■ **Extracted data**
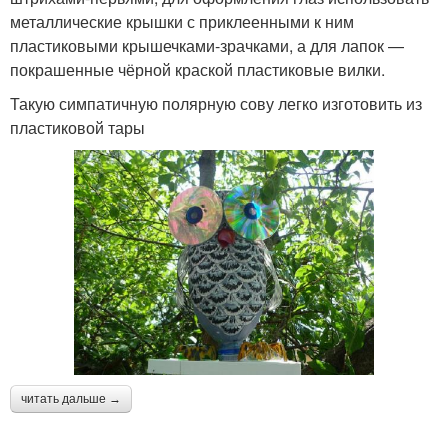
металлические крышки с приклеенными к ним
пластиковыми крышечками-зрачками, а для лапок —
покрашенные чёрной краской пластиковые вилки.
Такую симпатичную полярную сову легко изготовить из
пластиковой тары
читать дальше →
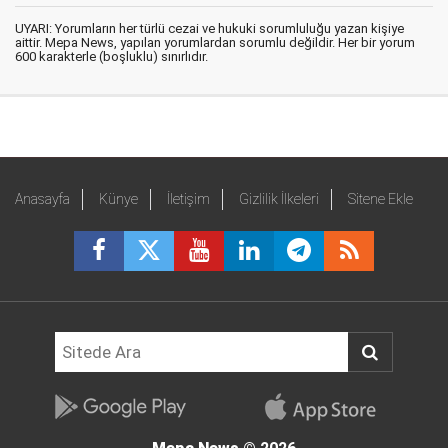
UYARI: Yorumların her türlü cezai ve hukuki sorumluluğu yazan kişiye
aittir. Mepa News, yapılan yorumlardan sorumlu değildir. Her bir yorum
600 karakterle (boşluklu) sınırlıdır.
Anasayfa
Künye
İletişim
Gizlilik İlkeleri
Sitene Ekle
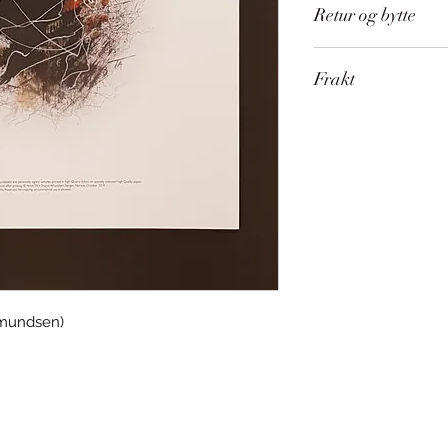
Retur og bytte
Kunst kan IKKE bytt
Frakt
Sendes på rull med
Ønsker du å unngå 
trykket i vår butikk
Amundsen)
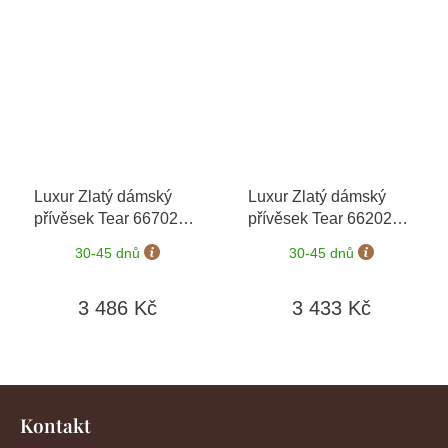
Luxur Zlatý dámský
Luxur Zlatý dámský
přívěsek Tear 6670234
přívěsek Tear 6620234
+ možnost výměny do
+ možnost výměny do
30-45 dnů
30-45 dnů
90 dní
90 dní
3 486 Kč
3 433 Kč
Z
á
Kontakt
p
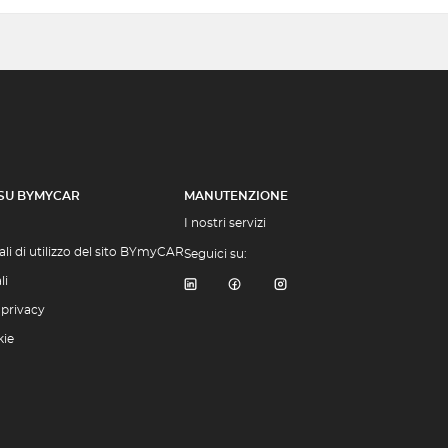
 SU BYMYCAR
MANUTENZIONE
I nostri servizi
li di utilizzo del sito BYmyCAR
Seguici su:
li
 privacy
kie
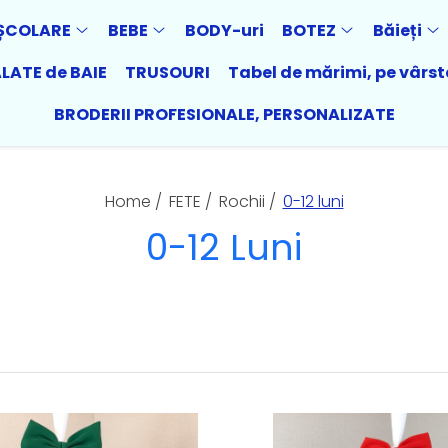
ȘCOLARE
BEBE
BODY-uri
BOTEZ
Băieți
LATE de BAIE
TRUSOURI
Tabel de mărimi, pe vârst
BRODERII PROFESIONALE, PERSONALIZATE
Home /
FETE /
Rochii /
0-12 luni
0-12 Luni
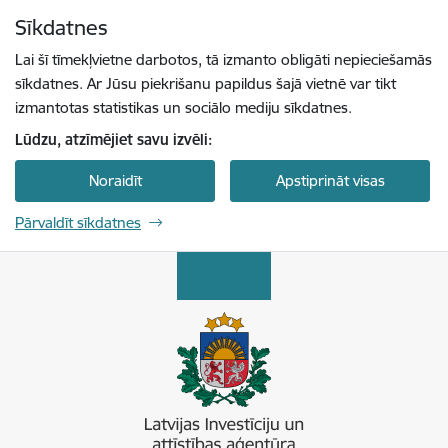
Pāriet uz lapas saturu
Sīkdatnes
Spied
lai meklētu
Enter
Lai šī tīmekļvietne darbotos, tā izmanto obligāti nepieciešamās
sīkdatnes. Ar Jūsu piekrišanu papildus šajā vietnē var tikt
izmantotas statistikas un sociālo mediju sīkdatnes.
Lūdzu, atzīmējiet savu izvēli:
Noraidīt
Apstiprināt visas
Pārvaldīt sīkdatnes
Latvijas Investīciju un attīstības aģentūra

■ **What is required**
Repeat the data exactly, without the pictures.

■ **Written answer**
металлические крышки с приклеенными к ним
пластиковыми крышечками-зрачками, а для лапок —
покрашенные чёрной краской пластиковые вилки.
Такую симпатичную полярную сову легко изготовить из
пластиковой тары
читать дальше →
UYARI: Yorumların her türlü cezai ve hukuki sorumluluğu yazan kişiye
aittir. Mepa News, yapılan yorumlardan sorumlu değildir. Her bir yorum
600 karakterle (boşluklu) sınırlıdır.
Anasayfa
Künye
İletişim
Gizlilik İlkeleri
Sitene Ekle
Retur og bytte
Kunst kan IKKE bytt
Frakt
Sendes på rull med
Ønsker du å unngå 
trykket i vår butikk
Amundsen)
Luxur Zlatý dámský
Luxur Zlatý dámský
přívěsek Tear 6670234
přívěsek Tear 6620234
+ možnost výměny do
+ možnost výměny do
30-45 dnů
30-45 dnů
90 dní
90 dní
3 486 Kč
3 433 Kč
Z
á
Kontakt
p
 SU BYMYCAR
MANUTENZIONE
I nostri servizi
li di utilizzo del sito BYmyCAR
Seguici su:
li
 privacy
kie
ȘCOLARE
BEBE
BODY-uri
BOTEZ
Băieți
LATE de BAIE
TRUSOURI
Tabel de mărimi, pe vârst
BRODERII PROFESIONALE, PERSONALIZATE
Home /
FETE /
Rochii /
0-12 luni
0-12 Luni
Pāriet uz lapas saturu
Sīkdatnes
Spied
lai meklētu
Enter
Lai šī tīmekļvietne darbotos, tā izmanto obligāti nepieciešamās
sīkdatnes. Ar Jūsu piekrišanu papildus šajā vietnē var tikt
izmantotas statistikas un sociālo mediju sīkdatnes.
Lūdzu, atzīmējiet savu izvēli:
Noraidīt
Apstiprināt visas
Pārvaldīt sīkdatnes
Latvijas Investīciju un attīstības aģentūra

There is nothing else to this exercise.